Starting to explore a few of the topics above is also a great way for parents to see how the family will work together, and what the ultimate transition plan should be.
If a cottage property will ultimately be transitioned to the next generation, taking the additional step of asking family members to make a financial contribution to the ongoing maintenance, and/or capital investment at the cottage while parents are alive may be a good approach to help the next generation learn about the cost and process of managing what are often very complex properties. Although parents are typically able to afford the ongoing requirements, getting financial commitment from the next generation is a point of clarity for parents regarding their children’s desire to commit to the cottage. Contributions may not be equal depending on circumstances, however, some form of individual financial commitment is a good step to take if it is expected that the cottage will be shared or owned by an individual family member in the future. If a family wishes to adopt this approach, they must then focus on asking questions such as:
- Who will be responsible for managing the overall cottage budget/financial plan (routine maintenance, capital spending)?

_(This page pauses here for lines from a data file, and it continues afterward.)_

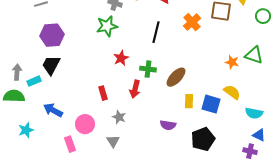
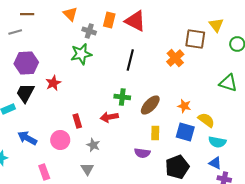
orange cross: (192, 22) -> (175, 58), moved
red star: (121, 58) -> (53, 83), moved
orange star: (232, 62) -> (184, 106), moved
red arrow: (135, 89) -> (109, 117), turned 66
yellow rectangle: (189, 101) -> (155, 133), moved
cyan semicircle: (254, 113) -> (217, 142), moved
pink circle: (85, 124) -> (60, 140), moved
blue triangle: (259, 135) -> (215, 163), moved

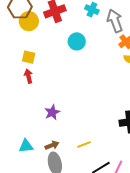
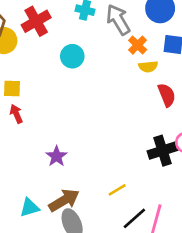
brown arrow: (52, 145) -> (64, 200), size x1.6
yellow line: (84, 145) -> (117, 190), moved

- How much will each family member contribute?
- Are all contributions to be equal?
- What significant items can the budget afford?
- Should a reserve/emergency fund be established?
- Should a cottage bank account be created?
- Who is responsible for paying for specific items?
- How will major financial decisions be made?
Starting a cottage discussion about smaller manageable tasks is a great step for parents and will often evolve into the more challenging conversations about estates and the ultimate cottage transition. Ideally, a blueprint for discussing issues through working on smaller items is developed through these initial conversations. In some cases this can lead to more formal documentation through a cottage agreement which outlines the family decisions on items such as usage, finances, and the transition to future generations.
Over the summer, give some thought to how you might start the cottage discussion within your family. Enjoy your time in the country, by the lake, mountain, or ocean, and consider how a well developed plan of talking with your kids can help ensure that generations of your family to come can do the same.